Which lines run from the one containing "45-lecia na scenie" to the end of the listing below? Write them out exactly, both ends included, with nothing else.
:::
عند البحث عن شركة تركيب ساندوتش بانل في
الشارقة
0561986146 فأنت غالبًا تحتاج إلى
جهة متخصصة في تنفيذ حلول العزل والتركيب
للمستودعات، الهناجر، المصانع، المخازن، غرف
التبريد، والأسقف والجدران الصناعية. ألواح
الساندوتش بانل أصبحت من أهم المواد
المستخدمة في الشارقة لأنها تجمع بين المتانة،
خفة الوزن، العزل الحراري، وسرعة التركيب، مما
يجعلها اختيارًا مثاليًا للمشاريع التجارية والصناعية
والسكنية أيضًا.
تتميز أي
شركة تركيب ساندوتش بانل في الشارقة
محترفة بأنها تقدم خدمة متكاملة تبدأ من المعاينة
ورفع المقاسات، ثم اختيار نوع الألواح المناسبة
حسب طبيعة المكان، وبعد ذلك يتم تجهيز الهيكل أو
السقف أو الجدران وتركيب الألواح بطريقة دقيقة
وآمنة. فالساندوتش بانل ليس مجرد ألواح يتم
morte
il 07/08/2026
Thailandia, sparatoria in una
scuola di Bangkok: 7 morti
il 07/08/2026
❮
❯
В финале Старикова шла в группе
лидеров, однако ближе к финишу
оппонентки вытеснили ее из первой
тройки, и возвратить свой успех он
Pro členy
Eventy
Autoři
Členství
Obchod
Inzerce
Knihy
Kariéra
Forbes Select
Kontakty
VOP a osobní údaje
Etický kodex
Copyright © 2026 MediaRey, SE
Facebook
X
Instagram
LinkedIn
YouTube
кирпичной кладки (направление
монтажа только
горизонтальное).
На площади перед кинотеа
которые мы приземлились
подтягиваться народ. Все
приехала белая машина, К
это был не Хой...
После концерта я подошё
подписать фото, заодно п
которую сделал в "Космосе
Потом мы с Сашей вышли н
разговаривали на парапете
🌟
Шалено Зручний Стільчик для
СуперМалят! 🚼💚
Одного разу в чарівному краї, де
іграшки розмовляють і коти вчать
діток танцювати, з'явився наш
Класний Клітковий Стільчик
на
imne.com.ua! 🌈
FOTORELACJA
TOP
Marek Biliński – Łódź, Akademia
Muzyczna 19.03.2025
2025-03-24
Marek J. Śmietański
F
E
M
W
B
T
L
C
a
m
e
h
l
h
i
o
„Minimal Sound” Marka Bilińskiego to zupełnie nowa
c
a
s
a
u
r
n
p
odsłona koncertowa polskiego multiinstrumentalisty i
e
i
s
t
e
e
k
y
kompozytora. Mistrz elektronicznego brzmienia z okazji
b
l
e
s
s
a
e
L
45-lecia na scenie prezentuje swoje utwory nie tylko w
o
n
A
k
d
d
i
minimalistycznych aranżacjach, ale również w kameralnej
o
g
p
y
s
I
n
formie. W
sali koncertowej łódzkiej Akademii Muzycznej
:::
EXERCISE RESPONSE:
45-lecia na scenie prezentuje swoje utwory nie tylko w
o
n
A
k
d
d
i
minimalistycznych aranżacjach, ale również w kameralnej
o
g
p
y
s
I
n
formie. W
sali koncertowej łódzkiej Akademii Muzycznej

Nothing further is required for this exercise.